The European Central Bank once again raised interest rates by 25 basis points, in what money managers expect will be the last hike in the cycle.
The governing council of the ECB decided to raise the ECB's three key interest rates by 25 basis points each. The central bank revised upward its projections for average inflation in 2023 to 5.6%, vs. a 5.1% forecast communicated in June; and to 3.2% for 2024, up from 3% in June. The 2025 inflation projection was revised downward to 2.1% from 2.3%. The upward revisions mainly reflect "a higher path for energy prices," a news release said.

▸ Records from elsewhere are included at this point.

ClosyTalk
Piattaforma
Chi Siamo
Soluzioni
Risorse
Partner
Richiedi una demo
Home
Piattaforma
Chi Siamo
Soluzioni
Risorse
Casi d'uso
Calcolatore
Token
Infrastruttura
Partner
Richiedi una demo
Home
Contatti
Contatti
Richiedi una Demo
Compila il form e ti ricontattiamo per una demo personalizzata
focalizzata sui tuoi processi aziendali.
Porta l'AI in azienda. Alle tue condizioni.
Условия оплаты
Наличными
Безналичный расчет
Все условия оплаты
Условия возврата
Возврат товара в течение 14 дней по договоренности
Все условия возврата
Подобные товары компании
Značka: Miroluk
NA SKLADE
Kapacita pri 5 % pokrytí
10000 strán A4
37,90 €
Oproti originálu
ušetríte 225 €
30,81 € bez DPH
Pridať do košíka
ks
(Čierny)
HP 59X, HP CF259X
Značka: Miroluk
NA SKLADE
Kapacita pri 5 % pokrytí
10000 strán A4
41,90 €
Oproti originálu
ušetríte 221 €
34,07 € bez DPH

The ECB said interest rate increases "continue to be transmitted forcefully," and, as such, the ECB revised downward its projections on eurozone growth in 2023 to 0.7%, vs. 0.9% in the June communication; by 1% in 2024, vs. 1.5% previously; and by 1.5% in 2025, down from 1.6%.

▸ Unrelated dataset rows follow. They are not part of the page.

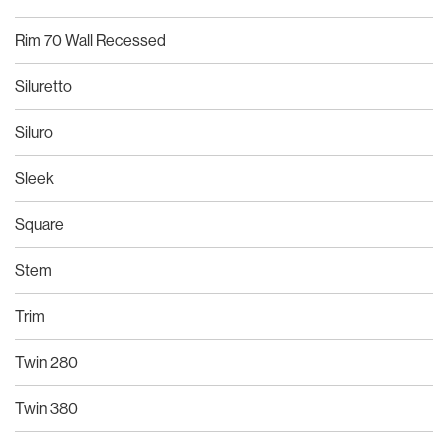
Rim 70 Wall Recessed
Siluretto
Siluro
Sleek
Square
Stem
Trim
Twin 280
Twin 380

"The governing council's future decisions will ensure that the key ECB interest rates will be set at sufficiently restrictive levels for as long as necessary," the ECB added.
Money managers largely expect the September hike to be the ECB's last, with interest rates on the main refinancing operations, marginal lending facility and the deposit facility at 4.5%, 4.75% and 4%, respectively, starting Sept. 20.

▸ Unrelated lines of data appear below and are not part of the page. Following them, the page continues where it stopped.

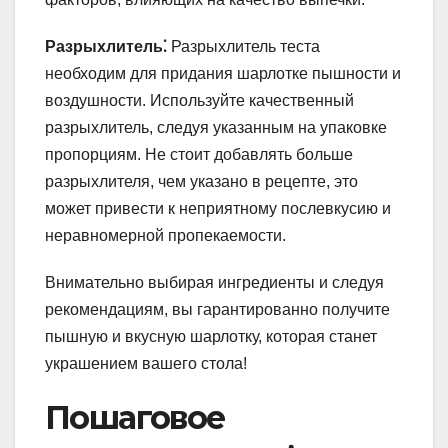
Разрыхлитель⁚
Разрыхлитель теста
необходим для придания шарлотке пышности и
воздушности. Используйте качественный
разрыхлитель, следуя указанным на упаковке
пропорциям. Не стоит добавлять больше
разрыхлителя, чем указано в рецепте, это
может привести к неприятному послевкусию и
неравномерной пропекаемости.
Внимательно выбирая ингредиенты и следуя
рекомендациям, вы гарантированно получите
пышную и вкусную шарлотку, которая станет
украшением вашего стола!
Пошаговое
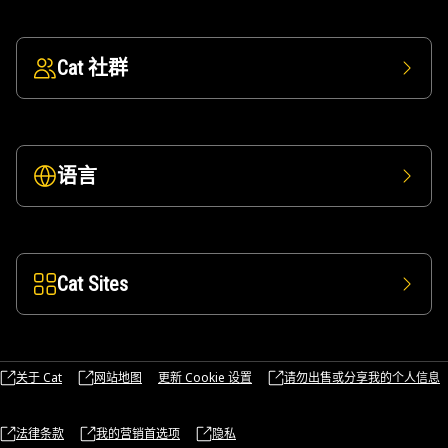
Cat 社群
语言
Cat Sites
关于 Cat
网站地图
更新 Cookie 设置
请勿出售或分享我的个人信息
法律条款
我的营销首选项
隐私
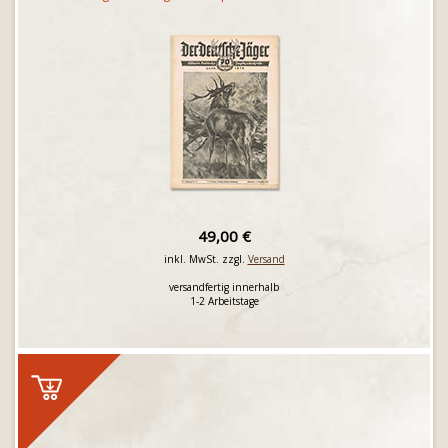
49,00 €
inkl. MwSt. zzgl.
Versand
versandfertig innerhalb
1-2 Arbeitstage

"Although the ECB didn't quite explicitly say 'we are at peak,' the change in guidance effectively points in that direction in our view," said Peter Goves, head of developed market debt sovereign research at MFS Investment Management, in an emailed comment. "We likely have rates on hold ahead of us now as opposed to ongoing hikes in our view. In other words, unless there is a decisive change in prevailing data trends, we think the ECB is more or less done."
The governing council's decision to increase "was a knife-edge decision," said Hussain Mehdi, macro and investment strategist at HSBC Asset Management, in an emailed comment. "Ultimately, however, lingering inflation and a robust labor market trumped considerations of a clearly stalling economy."
HSBC executives believe "there is a very good chance this is the last rate hike for the ECB," Mehdi said. "Policy is now at highly restrictive levels and leading indicators remain consistent with the bloc entering recession. Core inflation pressures are moderating on a sequential basis. International factors such as the Fed being in pause mode and China's macro challenges may also influence the ECB's stance at upcoming meetings."
And Seema Shah, chief global strategist at Principal Asset Management, said in a comment that the revised forecasts by the ECB "lay bare the tough dilemma facing the central bank: downward revisions to growth, but upward revisions to inflation. Yet, while this confusing picture set the backdrop for what was probably a heated debate within the governing council, future decisions will likely be more clear-cut. Indeed, although the ECB has left the door slightly ajar for further tightening, the fact that recession risks are rising once again likely means that this is the final hike," she said.